◆ **Collected data**:
——————

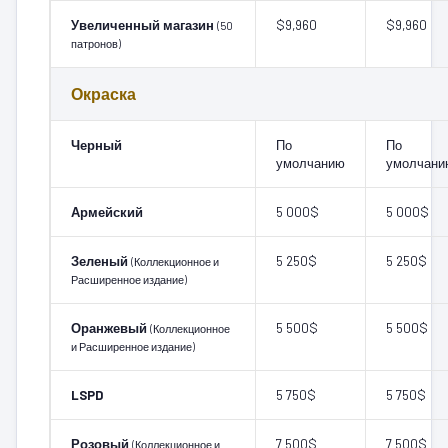
Увеличенный магазин
$9,960
$9,960
(50
патронов)
Окраска
Черный
По
По
умолчанию
умолчани
Армейский
5 000$
5 000$
Зеленый
5 250$
5 250$
(Коллекционное и
Расширенное издание)
Оранжевый
5 500$
5 500$
(Коллекционное
и Расширенное издание)
LSPD
5 750$
5 750$
Розовый
7 500$
7 500$
(Коллекционное и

——————

◆ **PROBLEM**: Please retype the records above exactly, leaving every image out.

◆ **ANSWER BOX**:
Увеличенный магазин
$9,960
$9,960
(50
патронов)
Окраска
Черный
По
По
умолчанию
умолчани
Армейский
5 000$
5 000$
Зеленый
5 250$
5 250$
(Коллекционное и
Расширенное издание)
Оранжевый
5 500$
5 500$
(Коллекционное
и Расширенное издание)
LSPD
5 750$
5 750$
Розовый
7 500$
7 500$
(Коллекционное и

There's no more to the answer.